WORK ITEM> In the records that follow, find each line with the word "Изменить" and copy it.

Records contained in a dataset:
Content starts

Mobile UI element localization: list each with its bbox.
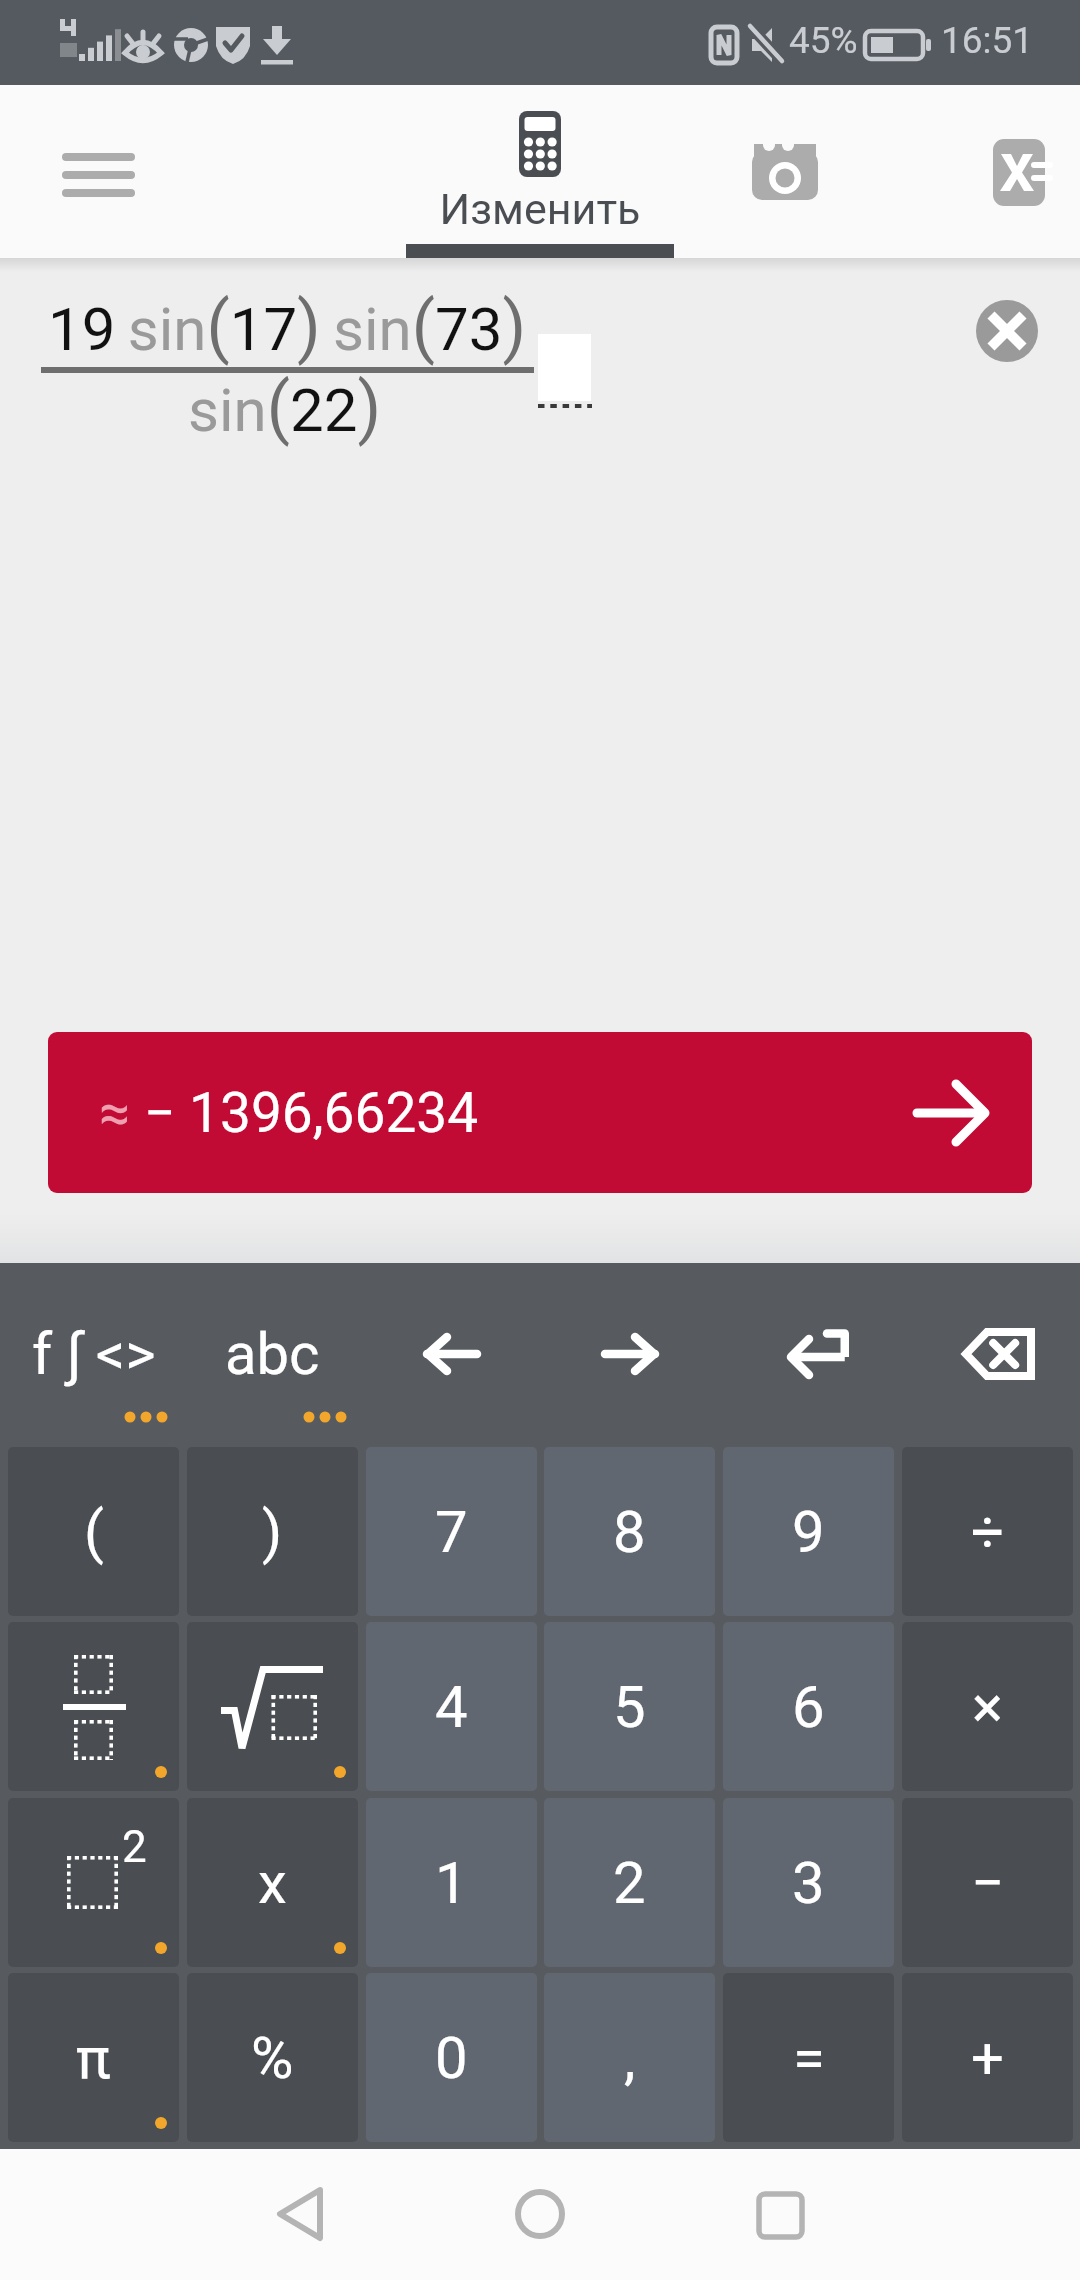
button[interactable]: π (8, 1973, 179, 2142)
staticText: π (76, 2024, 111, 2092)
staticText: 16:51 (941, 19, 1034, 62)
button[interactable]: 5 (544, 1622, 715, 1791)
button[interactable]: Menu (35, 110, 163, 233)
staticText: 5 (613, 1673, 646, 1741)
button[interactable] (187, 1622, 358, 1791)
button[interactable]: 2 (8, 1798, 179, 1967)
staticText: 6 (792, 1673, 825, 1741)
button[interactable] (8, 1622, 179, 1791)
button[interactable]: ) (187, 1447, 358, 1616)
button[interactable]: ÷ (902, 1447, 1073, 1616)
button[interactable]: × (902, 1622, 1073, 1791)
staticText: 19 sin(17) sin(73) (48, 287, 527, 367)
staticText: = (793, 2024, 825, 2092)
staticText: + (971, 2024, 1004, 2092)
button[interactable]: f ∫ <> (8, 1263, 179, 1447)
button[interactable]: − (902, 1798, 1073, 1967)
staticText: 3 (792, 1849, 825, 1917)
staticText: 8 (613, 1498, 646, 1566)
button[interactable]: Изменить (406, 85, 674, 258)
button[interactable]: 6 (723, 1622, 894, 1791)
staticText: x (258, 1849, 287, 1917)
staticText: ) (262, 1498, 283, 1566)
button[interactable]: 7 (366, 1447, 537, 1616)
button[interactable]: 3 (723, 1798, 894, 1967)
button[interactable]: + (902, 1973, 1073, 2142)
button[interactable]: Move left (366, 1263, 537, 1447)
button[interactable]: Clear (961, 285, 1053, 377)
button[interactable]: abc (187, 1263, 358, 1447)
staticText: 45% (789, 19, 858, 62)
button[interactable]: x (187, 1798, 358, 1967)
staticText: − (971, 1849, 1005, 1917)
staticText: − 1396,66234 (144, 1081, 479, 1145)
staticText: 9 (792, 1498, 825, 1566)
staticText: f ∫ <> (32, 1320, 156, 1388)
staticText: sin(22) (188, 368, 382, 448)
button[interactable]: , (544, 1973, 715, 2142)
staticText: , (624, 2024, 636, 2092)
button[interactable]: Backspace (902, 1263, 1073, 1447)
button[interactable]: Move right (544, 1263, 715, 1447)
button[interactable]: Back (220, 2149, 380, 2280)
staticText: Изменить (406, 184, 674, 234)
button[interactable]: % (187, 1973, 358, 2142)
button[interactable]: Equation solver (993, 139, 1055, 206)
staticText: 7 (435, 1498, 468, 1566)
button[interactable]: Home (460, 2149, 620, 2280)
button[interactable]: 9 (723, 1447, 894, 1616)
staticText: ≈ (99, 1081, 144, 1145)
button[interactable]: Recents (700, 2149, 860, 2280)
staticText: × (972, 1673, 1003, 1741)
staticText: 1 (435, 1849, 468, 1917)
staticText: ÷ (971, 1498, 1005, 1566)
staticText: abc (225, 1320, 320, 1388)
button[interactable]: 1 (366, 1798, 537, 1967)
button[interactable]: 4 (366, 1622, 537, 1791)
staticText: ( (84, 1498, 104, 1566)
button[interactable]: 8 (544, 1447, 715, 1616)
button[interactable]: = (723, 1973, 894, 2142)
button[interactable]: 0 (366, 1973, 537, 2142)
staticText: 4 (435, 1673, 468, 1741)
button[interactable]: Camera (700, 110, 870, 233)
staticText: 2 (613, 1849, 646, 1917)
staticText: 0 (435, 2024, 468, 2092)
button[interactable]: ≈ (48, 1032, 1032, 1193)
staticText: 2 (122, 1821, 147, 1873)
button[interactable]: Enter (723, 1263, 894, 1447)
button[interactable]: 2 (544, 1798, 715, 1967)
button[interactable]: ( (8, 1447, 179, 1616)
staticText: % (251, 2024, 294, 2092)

Content ends

WORKED SOLUTION>
button[interactable]: Изменить (406, 85, 674, 258)
staticText: Изменить (406, 184, 674, 234)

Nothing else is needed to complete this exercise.